Колычев услужливо ответил:
— Государь, не сомневайся! Мною загодя приставлен к Трубецкому один человек. Князь там чихнет, а здесь услышим. Вредности в нем пока не примечаю. Конечно, гордоват, кичлив, а привержен до тебя.
Когда Колычев ушел, Шуйский еще больше посуровел. Старческой походкой ходил по покою, оправил фитиль в зачадившей масляной лампе, набожно покрестился на иконы, сел опять в кресло, отдался течению своих дум. «И за Колычевым следи, за всеми. Истцов, изветчиков, доносителей боле надо! Кто чем жив, что мыслит…»
Ябедников, соглядатаев Шуйский расплодил массу.
Царь устал: все утро слушал, а дьяк Везеницин из Разбойного приказа читал ему запись про гилевщиков, сколько их прошло через приказ за четыре месяца, каких званий, сколько пытано, сколько от пыток умерло, кнутом бито с бережением и нещадно, кто какие давал показания под пыткой и без нее. Последних было очень мало. И знал царь из записи, что нити шли к Димитрию, которого в Угличе давно зарезали. Он снова появился, был убит в Кремле и, по слухам, выявился в Польше. «Снова самозванец за рубежом… Паны не верят, а поддерживают его… Многие руки погреть норовят… Нет, пока не поздно, надо стереть гнездо осиное с земли.
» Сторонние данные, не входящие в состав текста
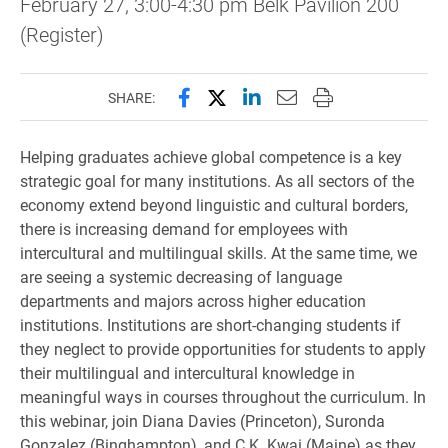
February 27, 3:00-4:30 pm Belk Pavilion 200
(Register)
Share this page on Facebook
Share this page on X (forme
Share this page on Lin
Email this page to 
Print this page
SHARE:
Helping graduates achieve global competence is a key
strategic goal for many institutions. As all sectors of the
economy extend beyond linguistic and cultural borders,
there is increasing demand for employees with
intercultural and multilingual skills. At the same time, we
are seeing a systemic decreasing of language
departments and majors across higher education
institutions. Institutions are short-changing students if
they neglect to provide opportunities for students to apply
their multilingual and intercultural knowledge in
meaningful ways in courses throughout the curriculum. In
this webinar, join Diana Davies (Princeton), Suronda
Gonzalez (Binghampton), and C.K. Kwai (Maine) as they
Сказывают: у Шаховского еще вор завелся, Болотниковым именуется. Их обоих беспременно уничтожить надо». Царь вдруг вспомнил, что утром шел по двору и дорогу ему перебежала черная кошка. Он верил в приметы, более всего боялся нечистой силы, ведьм, колдунов; держал гадавших ему кудесников.